Oil and gas company BW Energy has bought two jack-up drilling rigs from Borr Drilling. The company will use a converted rig for the development of the Hibiscus/Ruche satellite field in the Dussafu license offshore Gabon.
BW said that using a converted jack-up rig would reduce investments and time to first oil.
BW Energy has acquired two jack-up drilling rigs, the 2003-built sister-units “Atla” and “Balder”, from Borr Drilling for $14.5 million for the two units.
“A jack-up conversion will enable us to reduce capital investments by about USD 100 million compared to our previous development plan,” said Carl Krogh Arnet, the CEO of BW Energy. “We are benefitting from the availability of high-quality jack-up units at very attractive prices due to the current drilling market slump. By re-using facilities we will also achieve a substantial reduction in field development related CO2 emissions compared to a newbuild platform.”
The seismic reprocessing carried out by BW Energy has indicated the potential for a substantial increase to the Greater Hibiscus oil-in-place volumes, making further developments in the Hibiscus/Ruche area highly likely, the company said.

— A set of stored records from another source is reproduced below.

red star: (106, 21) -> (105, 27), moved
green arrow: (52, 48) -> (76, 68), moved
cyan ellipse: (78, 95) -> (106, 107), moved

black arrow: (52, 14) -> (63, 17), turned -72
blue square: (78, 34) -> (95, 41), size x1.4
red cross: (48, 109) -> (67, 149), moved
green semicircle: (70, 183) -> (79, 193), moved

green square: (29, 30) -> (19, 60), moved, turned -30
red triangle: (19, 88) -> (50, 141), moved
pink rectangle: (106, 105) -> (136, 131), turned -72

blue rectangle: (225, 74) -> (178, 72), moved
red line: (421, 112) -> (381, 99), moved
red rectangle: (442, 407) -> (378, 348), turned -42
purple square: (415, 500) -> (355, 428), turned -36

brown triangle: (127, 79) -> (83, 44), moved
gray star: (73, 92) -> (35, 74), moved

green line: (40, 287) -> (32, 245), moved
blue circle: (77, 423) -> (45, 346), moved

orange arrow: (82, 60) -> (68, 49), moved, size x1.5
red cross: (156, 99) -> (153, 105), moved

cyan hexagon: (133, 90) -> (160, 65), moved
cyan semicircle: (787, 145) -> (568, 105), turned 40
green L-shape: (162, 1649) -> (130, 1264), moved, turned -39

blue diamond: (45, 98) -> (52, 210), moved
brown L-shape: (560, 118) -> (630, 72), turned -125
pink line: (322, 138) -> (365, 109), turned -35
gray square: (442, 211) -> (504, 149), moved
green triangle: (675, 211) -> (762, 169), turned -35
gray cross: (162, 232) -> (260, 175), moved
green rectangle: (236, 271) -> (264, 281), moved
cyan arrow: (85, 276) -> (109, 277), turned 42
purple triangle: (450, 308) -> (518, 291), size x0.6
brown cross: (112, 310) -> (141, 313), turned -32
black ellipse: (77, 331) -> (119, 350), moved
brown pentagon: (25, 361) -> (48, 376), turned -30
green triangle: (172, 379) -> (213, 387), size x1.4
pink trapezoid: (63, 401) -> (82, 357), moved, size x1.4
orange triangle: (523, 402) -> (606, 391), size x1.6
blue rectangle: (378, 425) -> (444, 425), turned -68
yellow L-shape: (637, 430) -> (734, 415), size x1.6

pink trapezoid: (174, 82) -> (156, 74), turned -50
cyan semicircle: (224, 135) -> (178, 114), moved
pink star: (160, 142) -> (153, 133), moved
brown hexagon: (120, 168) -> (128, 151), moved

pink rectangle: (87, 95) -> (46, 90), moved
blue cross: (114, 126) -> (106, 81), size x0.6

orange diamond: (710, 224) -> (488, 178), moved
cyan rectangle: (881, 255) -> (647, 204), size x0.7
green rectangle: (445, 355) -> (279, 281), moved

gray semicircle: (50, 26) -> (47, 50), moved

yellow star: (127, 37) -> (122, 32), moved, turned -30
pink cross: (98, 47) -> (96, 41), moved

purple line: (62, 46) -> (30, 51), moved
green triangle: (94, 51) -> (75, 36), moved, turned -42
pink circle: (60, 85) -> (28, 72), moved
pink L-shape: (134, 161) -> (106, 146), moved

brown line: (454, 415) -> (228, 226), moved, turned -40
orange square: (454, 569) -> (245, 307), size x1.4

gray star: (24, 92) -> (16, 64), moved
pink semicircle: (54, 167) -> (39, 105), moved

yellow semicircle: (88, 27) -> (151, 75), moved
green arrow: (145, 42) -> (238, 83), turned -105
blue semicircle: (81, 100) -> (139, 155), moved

“This development concept offers tangible financial, schedule and environmental benefits. We have consequently decided to secure a second jack-up at a very attractive price to prepare for the future development of the Dussafu license,” said Carl Krogh Arnet. “Acquiring a sister unit will enable us to re-use the engineering and project plans for a second development with obvious synergies.”
Calculations show that redeployment and conversion projects offer 70%-80% reductions to greenhouse gas emissions compared to newly built assets due to reduced steel consumption and shorter yard stays. Further tangible benefits are reduced installation cost as a jack-up can “self-install” after mobilization to the field and there is no need for piling into the seabed for stability.
The new development plan is expected to lower the estimated cash-break even oil price for the Hibiscus/Ruche (phase 1 and 2) development to approximately USD 25 per barrel Brent. With the planned increased production from Hibiscus/Ruche, the Dussafu license production cost, including the Tortue field, is expected to drop to approximately USD 11 per barrel. A final decision to restart the Hibiscus/Ruche development is subject to a lifting of COVID-19 restrictions to allow for efficient project execution, BW Energy said.
The initial FID approved for the Hibiscus/Ruche development was approved in the fourth quarter of 2019 with an estimated gross development cost of about USD 660 million for both phases and proven resources (2P) of gross 112 million barrels of recoverable oil.